08/29/2008 (3:30 pm)

U.S. thrifts lose $5.4 billion

Filed under: news |

U.S. thrifts lost $5.4 billion in the second quarter and set aside a record amount to cover losses from bad mortgages and other loans.

Data from the U.S. Office of Thrift Supervision released Wednesday show federally insured savings and loan institutions posted their second-largest quarterly loss ever in the April-June period, after the $8.8 billion loss in the fourth quarter of last year. Heavily focused on mortgage lending, thrifts have been stung by mounting home-loan defaults.

The $5.4 billion quarterly loss compared with net profits of $3.8 billion in the year-ago period, and a loss of $627 million in the first quarter.

The roughly 830 thrifts also set aside a record $14 billion to cover losses from bad mortgages and other loans.

John Reich, the thrift agency’s director, said 98% of institutions still have adequate capital to weather the housing and economic turbulence.

"Solid capital and sizable reserves for potential loan losses show once again that thrift managers are responding appropriately to the challenges they face," Reich said in a statement. "These two factors will serve the industry well in riding out the current crisis."

The report from the agency, a division of the Treasury Department, came a day after the Federal Deposit Insurance Corp. said the number of troubled banks and thrifts jumped to 117 — the highest level since mid-2003. The FDIC also said profits earned by banks and savings and loans plunged by 86% in the second quarter, to $5 billion.

The thrift agency said its number of problem institutions grew to 17 at the end of the second quarter from 10 a year earlier.

More being set aside for problem loans

The agency said the amount that savings associations set aside for problem loans soared in the second quarter to 3.68% of average assets from 0.38% a year earlier.

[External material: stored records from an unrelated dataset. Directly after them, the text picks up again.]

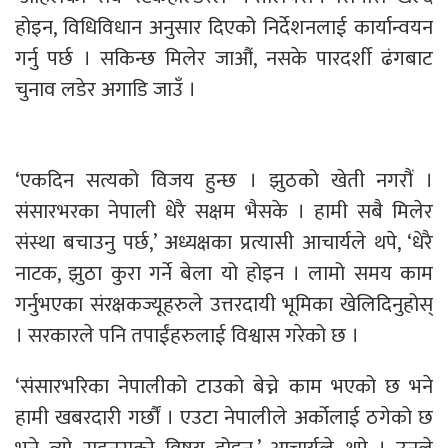
होइन, विधिविधान अनुसार दिएको निर्देशनलाई कार्यान्वयन
गर्नु पर्छ । सकिन्छ मिलेर जाऔं, नसके पारदर्शी ढंगबाट
चुनाव लडेर अगाडि जाउँ ।
‘एकदिन सत्यको विजय हुन्छ । झुठको खेती नगरौं ।
संसारभरका नेपाली धेरै सक्षम भैसके । हामी सबै मिलेर
संस्था बचाउनु पर्छ,’ अध्यक्षका प्रत्यासी आचार्यले थपे, ‘धेरै
नाटक, झुठा कुरा गर्ने बेला यो होइन । लामो समय काम
गर्नुभएका संरक्षकज्यूहरुले उत्तरदायी भूमिका खेलिदिनुहोस्
। सरकारले पनि तपाईंहरुलाई विश्वास गरेको छ ।
‘संसारभरिका नेपालीको टाउको बेच्ने काम भएको छ भने
हामी खबरदारी गर्छौं । एउटा नेपालीले अर्कोलाई ठगेको छ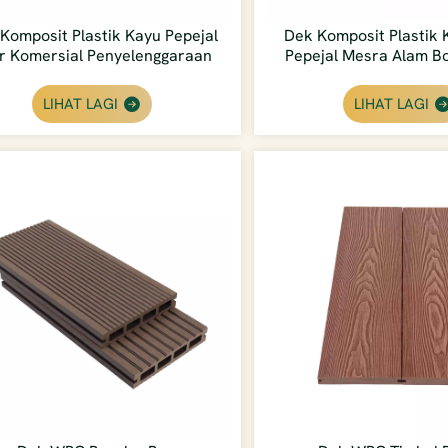
Komposit Plastik Kayu Pepejal
Dek Komposit Plastik 
r Komersial Penyelenggaraan
Pepejal Mesra Alam B
Rendah
LIHAT LAGI
LIHAT LAGI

Thrifts differ from banks in that, by law, they must have at least 65% of their lending in mortgages and other consumer loans — making them particularly vulnerable to the persistent housing downturn cash till payday. The institutions regulated by the Office of Thrift Supervision range in size from big lenders like Seattle-based Washington Mutual Inc. (WM, Fortune 500) and Sovereign Bancorp Inc (SOV, Fortune 500). of Philadelphia to small community banks.

Like banks, thrifts are being closely examined by federal inspectors for signs of heavy exposure to declining markets or troubled areas such as construction and real estate loans.

The largest bank failure in years occurred in July and involved a thrift. Pasadena, Calif.-based IndyMac Bank was the biggest regulated thrift to fail and the second-largest financial institution to close in U.S. history, after Continental Illinois National Bank in 1984. It was taken over by the FDIC with about $32 billion in assets and deposits of $19 billion.

IndyMac succumbed to the pressures weighing on institutions of all sizes nationwide: tighter credit, tumbling home prices and rising foreclosures.

Eight other FDIC-insured banks have failed so far this year, compared with three in all of 2007, and more are expected to collapse this year.